Estoy de vacaciones en la casa de mis abuelos, un caserón enorme en St Raphaël dividido en apartamentos. La piscina es el imán, aunque el mar esté cerca. A la izquierda, Alice con sus dos niños. A la derecha, una pareja, Lena y Gabriel, casi nunca en casa. Calor pegajoso, me tumbo a vaguear.

Me despierto de noche. Pasos en el pasillo, risas ahogadas. Ruido de mesa arrastrando en la terraza común. Luz de su lámpara se filtra por las persianas. Me asomo, pulso acelerado. Los veo: Lena con un vestido ligero, Gabriel en bañador, y Alice llegando envuelta en un pareo blanco. Brisa cálida lleva susurros.

La observación que enciende todo

—Casi no vienes, Alice —dice Lena, voz baja, juguetona.

—Dudé… pero prometí. Y… joder, también quiero —responde ella, titubeando.

Lena se acerca, manos en la cara de Alice. Dedos presionan párpados, nariz, labios. Los estira, casi brutal. Alice inmóvil, altiva. Yo agarro unas binoculares viejas. Veo gotas de sudor en su frente. Mi piel pica, coño ya húmedo.

—Pásame las tijeras —susurra Lena a Gabriel.

Clic. Corte limpio en el pareo. Tetas de Alice saltan, morenas, con aros dorados en los pezones. Lena tira de ellos, suaves al principio. Alice empuja el pecho hacia adelante.

—¿Duele? —pregunta Lena, melosa.

—Un poco… pero excita más —gime Alice.

Gabriel se une, manos sobre el tanga de Alice, masajeando el coño hinchado. Tijeras otra vez, pelo púbico cae. Dedos de Lena entran en su raja mojada. Alice se arquea en brazos de él. Yo me toco, dedos en mi clítoris palpitante.

Gabriel saca la polla dura, Alice la pesa en la mano. Lena la lame, moja con saliva y jugos de Alice. Él la clava en el culo de ella, lento. Alice jadea, rictus de placer-dolor. Lena mete dedos en su coño, follándola doble.
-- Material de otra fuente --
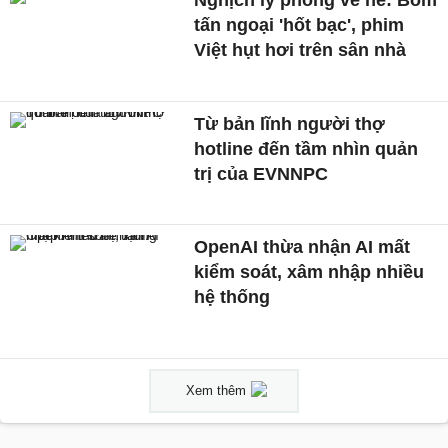
tấn ngoại 'hốt bạc', phim
Việt hụt hơi trên sân nhà
Từ bản lĩnh người thợ
hotline đến tầm nhìn quản
trị của EVNNPC
OpenAI thừa nhận AI mất
kiểm soát, xâm nhập nhiều
hệ thống
Xem thêm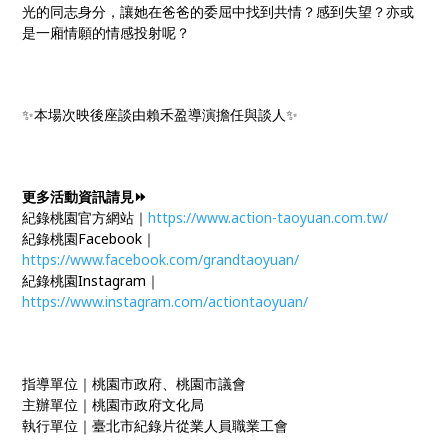
光的同志身分，讓她在爸爸的委屈中找到共情？感到失望？亦或
是一廂情願的情感投射呢？
✨本場次映後座談由賴禾盈導演擔任與談人✨
更多活動資訊請見⏩
紀錄桃園官方網站｜
https://www.action-taoyuan.com.tw/
紀錄桃園Facebook｜
https://www.facebook.com/grandtaoyuan/
紀錄桃園Instagram｜
https://www.instagram.com/actiontaoyuan/
指導單位｜桃園市政府、桃園市議會
主辦單位｜桃園市政府文化局
執行單位｜臺北市紀錄片從業人員職業工會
Sudor brilla, cigarras zumban. Yo tiemblo, orgasmo me sacude callada.

El clímax acuático y el secreto del pasillo

Lena se desnuda, tetas firmes. Hace que Alice mee sobre su coño abierto. Jet caliente la salpica, Lena se retuerce en éxtasis, grititos ahogados. Alice se corre encima, besos salvajes.

Todo acaba. Alice se va con harapos. Yo, empapada hasta muslos, bajo a la piscina envuelta en toalla. Noche fresca, agua tibia. Me desnudo, floto bocarriba, clítoris aún sensible.

—¡Buenas noches! —Clotilde, hija de Alice, al borde. Deja caer su toalla. Cuerpo atlético, tetas altas, coño depilado.

—Joder, qué calor… no duermo —digo, nadando cerca.

—Ni yo. Vi a mi madrastra antes… —sonrío.

Sus pies en el agua, cadena en tobillo. Me subo al borde, abro piernas. Ella toca mi pubis.

—Suave… ¿te masturbas?

—Sí… ¿tú?

Sus dedos pican mi raja. Me inclino, chupo su pezón oscuro. Boca en mi teta, lengua enloquecida. Bajamos al agua, al chorro de la salida. Ella se abre a la corriente, coño tragando agua. La sostengo, jet me folla el mío. Dedos en su chocho húmedo, ella lame mi clítoris bajo el agua. Orgasmos nos parten, gemidos en burbujas.

Al día siguiente, pasillo. Clotilde pasa, mirada cómplice, roce de manos. Secreto quema. Sonreímos. El edificio nunca fue igual.